La Gazette de la grande ile

Saisie de 600 kilos de drogue (2ème partie) : des questions sans réponses

Publié le 27 novembre 2021

Après la publication de l’article sur la «saisie de 600 kilos de cocaïne» au port de Toamasina, le public souhaite avoir beaucoup plus d’informations sur cette affaire et beaucoup de questions restent encore sans réponses. D’abord, quels sont les détails de la genèse de cet évènement qui a fait depuis un buzz dans les médias. Selon des confidences de sources très réticentes par peur des représailles, il se trouve que vers le début du mois d’août 2021, le navire AGATA de (MSC) Mediterranean Shipping Company arrive au port de Toamasina avec à bord 40 conteneurs de sucre en provenance du Brésil. Pour le compte de la Société FAMOUS TRADING COMPANY sise à Mangarano Toamasina, KOUTBI TRANSIT Sarl d’Ampasimazava déclare la cargaison. Or, avec le même emballage que les sacs de sucre déclarés officiellement, il y a 18 sacs d’une poudre blanche suspecte que le test indique avec précision comme étant de la cocaïne de base. Des indiscrétions indiquent que les stupéfiants proviennent de la Colombie.

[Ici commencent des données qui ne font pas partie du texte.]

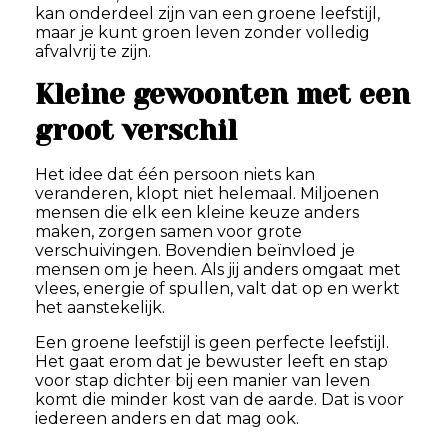
kan onderdeel zijn van een groene leefstijl,
maar je kunt groen leven zonder volledig
afvalvrij te zijn.
Kleine gewoonten met een
groot verschil
Het idee dat één persoon niets kan
veranderen, klopt niet helemaal. Miljoenen
mensen die elk een kleine keuze anders
maken, zorgen samen voor grote
verschuivingen. Bovendien beïnvloed je
mensen om je heen. Als jij anders omgaat met
vlees, energie of spullen, valt dat op en werkt
het aanstekelijk.
Een groene leefstijl is geen perfecte leefstijl.
Het gaat erom dat je bewuster leeft en stap
voor stap dichter bij een manier van leven
komt die minder kost van de aarde. Dat is voor
iedereen anders en dat mag ook.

La première question est de savoir comment se fait-il qu’une quantité aussi importante de cocaïne arrivée au mois d’août 2021 ne fasse l’objet d’un intérêt particulier de la part des autorités qu’en ce mois de novembre ? Personne n’a osé donner une réponse satisfaisante… Pourquoi ? Ensuite, quel est le lien du trio de fraudeurs notoires de Toamasina (TAHIR, NASIR, ASIM plus l’autre NASIR) et la société importatrice avec le cartel colombien mondialement connu des trafics de la drogue rendu célèbre par feu Pablo Escobar ? Une précision sur cette relation hautement suspecte avec la mafia sud-américaine sera d’une d’importance capitale pour la suite de la procédure qui ne manquera pas  d’éclairer la lanterne de l’opinion. Il ne faut pas oublier que feu Pablo Escobar était le plus grand exportateur mondial de cocaïne et chef du cartel de Medellin, en Colombie (…) Il est le premier, en 1975, à établir des connexions de routes de contrebande en direction des États-Unis. Sa pénétration sur le marché américain de la drogue se fait de manière exponentielle, en raison de la demande croissante de cocaïne. Autres détails qui méritent d’être éclaircis : entre l’arrivée des produits suspects et l’ouverture des enquêtes, quelles ont été les interventions en coulisse et au profit de qui ?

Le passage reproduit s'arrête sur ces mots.